Another strand of thought in the rehab literature is the tension between ‘restoration’, that is getting back to ‘normal’, and ‘transformation’, that is working with the ‘new normal’. In practice most people start with the goal of complete restoration but make a journey towards transformation with time. A biblical metaphor has even been used to illustrate this idea, that failure to get back to normal may not be second best. (16)

There is also growing interest in so called post-traumatic growth, a controversial observation that positive psychological effects can be seen following trauma. That there seems to be such a phenomenon is clear, but understanding what it really is, and how it comes about is still open to question.

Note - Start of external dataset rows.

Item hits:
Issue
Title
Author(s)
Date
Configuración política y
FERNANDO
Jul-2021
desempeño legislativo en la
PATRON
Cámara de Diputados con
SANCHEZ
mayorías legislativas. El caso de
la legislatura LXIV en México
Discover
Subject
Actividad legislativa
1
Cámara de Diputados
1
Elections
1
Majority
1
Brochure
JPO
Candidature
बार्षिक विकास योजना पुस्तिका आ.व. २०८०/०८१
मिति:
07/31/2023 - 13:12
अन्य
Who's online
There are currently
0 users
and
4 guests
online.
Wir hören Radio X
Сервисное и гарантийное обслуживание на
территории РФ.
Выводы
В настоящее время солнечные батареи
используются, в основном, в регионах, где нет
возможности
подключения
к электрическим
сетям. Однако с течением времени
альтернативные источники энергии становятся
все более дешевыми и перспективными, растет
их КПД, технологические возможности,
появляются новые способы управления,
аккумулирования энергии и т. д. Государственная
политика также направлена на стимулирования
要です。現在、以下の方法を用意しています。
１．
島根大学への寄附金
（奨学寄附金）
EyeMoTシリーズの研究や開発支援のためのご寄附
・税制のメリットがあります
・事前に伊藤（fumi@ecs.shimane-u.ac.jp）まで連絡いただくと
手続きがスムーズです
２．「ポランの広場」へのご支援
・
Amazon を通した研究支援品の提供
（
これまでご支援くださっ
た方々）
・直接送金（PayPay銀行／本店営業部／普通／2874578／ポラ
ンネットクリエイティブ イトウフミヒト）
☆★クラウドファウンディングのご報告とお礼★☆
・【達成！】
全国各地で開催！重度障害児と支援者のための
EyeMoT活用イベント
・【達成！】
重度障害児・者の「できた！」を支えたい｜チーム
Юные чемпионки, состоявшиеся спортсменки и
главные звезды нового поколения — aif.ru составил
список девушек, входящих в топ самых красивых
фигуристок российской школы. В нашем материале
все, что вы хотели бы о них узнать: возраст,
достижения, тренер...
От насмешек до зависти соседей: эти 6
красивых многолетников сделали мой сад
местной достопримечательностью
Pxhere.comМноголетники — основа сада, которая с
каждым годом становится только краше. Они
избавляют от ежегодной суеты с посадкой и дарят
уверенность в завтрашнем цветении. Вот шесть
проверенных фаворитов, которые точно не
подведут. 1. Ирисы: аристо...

But what does the Christian clinician make of these counter-intuitive processes? First, they resonate with biblical thinking that an individual is more than just a perfect physical being. There is a bigger narrative at work in each of our lives than the pursuit of physical perfection and prosperity. People have intrinsic value. Outcomes can be unexpected and don’t just depend on ‘getting back to normal’.

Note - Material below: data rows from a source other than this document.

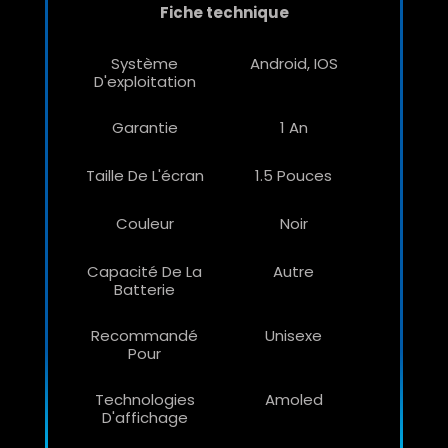
Fiche technique
Système
Android, IOS
D'exploitation
Garantie
1 An
Taille De L'écran
1.5 Pouces
Couleur
Noir
Capacité De La
Autre
Batterie
Recommandé
Unisexe
Pour
Technologies
Amoled
D'affichage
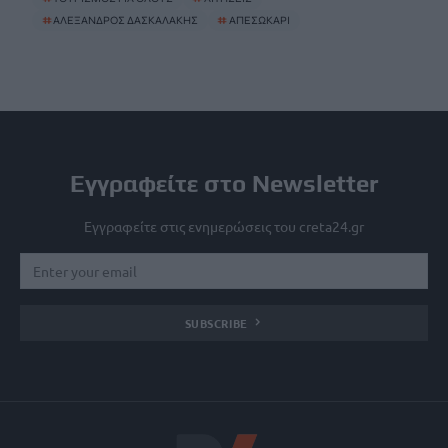
#
ΑΛΕΞΑΝΔΡΟΣ ΔΑΣΚΑΛΑΚΗΣ
#
ΑΠΕΣΩΚΑΡΙ
Εγγραφείτε στο Newsletter
Εγγραφείτε στις ενημερώσεις του creta24.gr
SUBSCRIBE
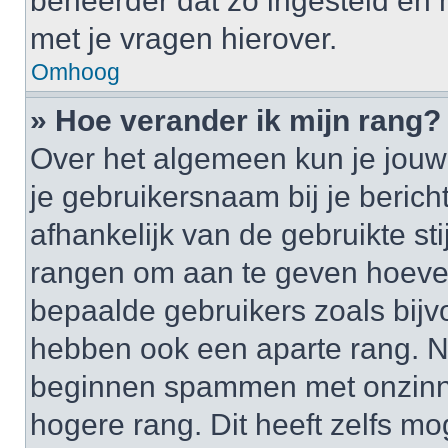
beheerder dat zo ingesteld en
met je vragen hierover.
Omhoog
» Hoe verander ik mijn rang?
Over het algemeen kun je jouw 
je gebruikersnaam bij je bericht
afhankelijk van de gebruikte st
rangen om aan te geven hoeveel
bepaalde gebruikers zoals bij
hebben ook een aparte rang. Nu
beginnen spammen met onzinni
hogere rang. Dit heeft zelfs mo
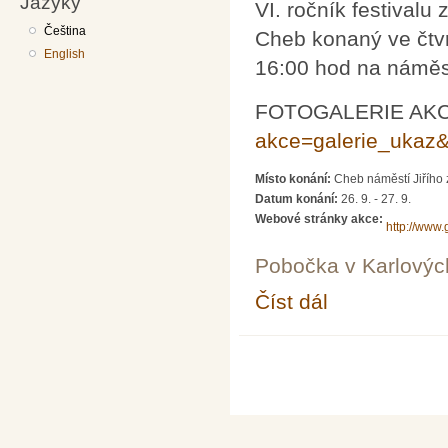
Jazyky
VI. ročník festival
Čeština
Cheb konaný ve čtvr
English
16:00 hod na náměst
FOTOGALERIE AK
akce=galerie_ukaz&
Místo konání:
Cheb náměstí Jiřího
Datum konání:
26. 9.
-
27. 9.
Webové stránky akce:
http://www
Pobočka v Karlovýc
Číst dál
Věda před radnicí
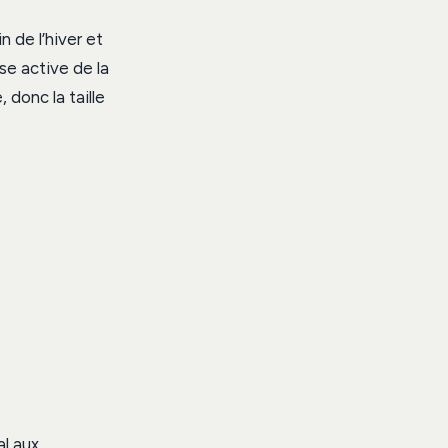
n de l’hiver et
se active de la
 donc la taille
al aux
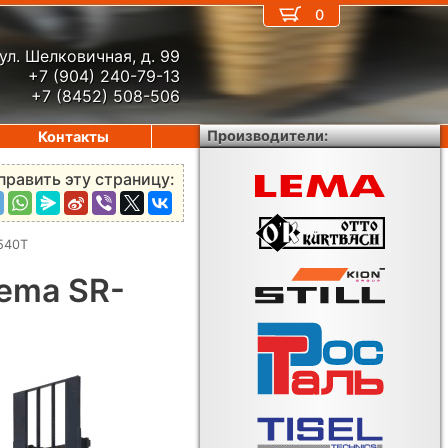
0
ул. Шелковичная, д. 99
+7 (904) 240-79-13
+7 (8452) 508-506
Производители:
Контакты
править эту страницу:
540T
ema SR-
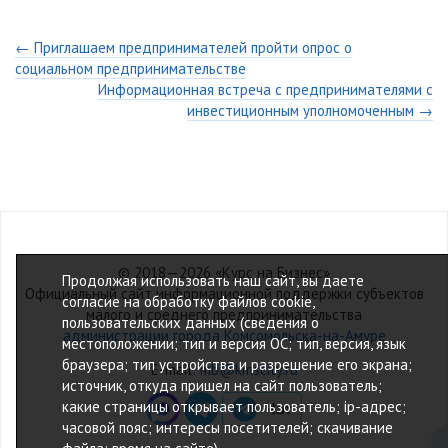
← Приглашаем предпринимателей пройти опрос о
социальном предпринимательстве
Информационная встреча с предпринимателями с
инвестиционным уполномоченным →
© 2018—2026 «Курс на Бизнес»
Продолжая использовать наш сайт, вы даете
Официальный сайт информационной поддержки субъектов
согласие на обработку файлов cookie,
малого и среднего предпринимательства
пользовательских данных (сведения о
администрации города Комсомольска-на-Амуре
местоположении; тип и версия ОС; тип, версия, язык
браузера; тип устройства и разрешение его экрана;
E-mail:
mb@kmscity.ru
источник, откуда пришел на сайт пользователь;
какие страницы открывает пользователь; ip-адрес;
часовой пояс; интересы посетителей; скачивание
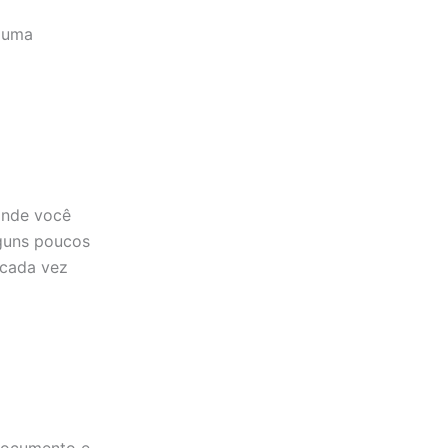
e uma
 onde você
guns poucos
 cada vez
documento e,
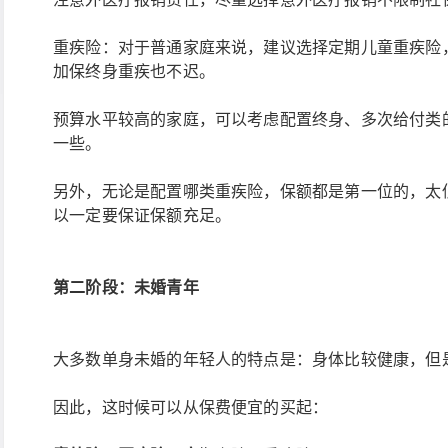
重疾险：对于普通家庭来说，建议选择定期儿童重疾险，
加保终身重疾也不迟。
预算水平较高的家庭，可以考虑配置终身、多次给付类
一些。
另外，无论是配置哪类重疾险，保额都是第一位的，太
以一定要保证保额充足。
第二阶段：
未婚青年
大多数单身未婚的年轻人的特点是：身体比较健康，但
因此，这时候可以从保费便宜的买起：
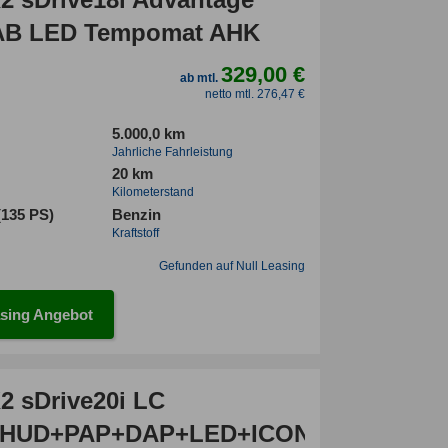
DAB LED Tempomat AHK
329,00 €
ab mtl.
netto mtl. 276,47 €
5.000,0 km
Jahrliche Fahrleistung
20 km
Kilometerstand
(135 PS)
Benzin
Kraftstoff
Gefunden auf Null Leasing
sing Angebot
 sDrive20i LC
HUD+PAP+DAP+LED+ICONIC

Second, these processes impact care planning. Frontline clinicians may see only hopelessness and loss in the acute setting. This may wrongly lead to early conclusions about the futility of treatment. Raising awareness of the range of long-term outcomes is important, and whilst not a purely Christian view, it is an important part of advocacy for the vulnerable, which our Lord expects of us.

disability and clinical practice

Seeing a patient as ‘incurable’, or their situation as ‘hopeless’, profoundly affects clinical practice. For example, the management of disability is simply not seen as the core business of acute medicine. Team members may not be interested in tackling complex needs, and junior doctors cannot be blamed – rarely does disability management figure in examinations. Who has ever heard of an OSCE long case looking at neurogenic bowel management? That is someone else’s job. Repeated meaningless entries in the notes like ‘Awaiting rehab’ are evidence of the disconnect. Does anyone appreciate what other team members are actually doing? Or is there a hint of arrogance that such things are secondary? Team relationships are understandably not warmed by this and patients suffer. This is not the image of Christ.

Negative attitudes toward disability also pervade the upper atmosphere of healthcare planning. Enablement and care services are easy to neglect and slash. People with disability have only limited resources to fight their corner.

The Christian clinician, however, sees the person in the ‘eye of the storm’ as absolutely worthy of equal esteem. It is hard to see how Christians cannot speak up and tackle these deep-rooted distortions in clinical practice, once we understand Jesus’s values.

what now?

It is remarkable that the Gospels give us so much information about how Jesus dealt with people with disability. Surely this is there for a reason? Despite all our best efforts, secular human beings still struggle with disability in themselves and others. Jesus models a different way, in which he invested his body and blood. As disciples, we should follow him.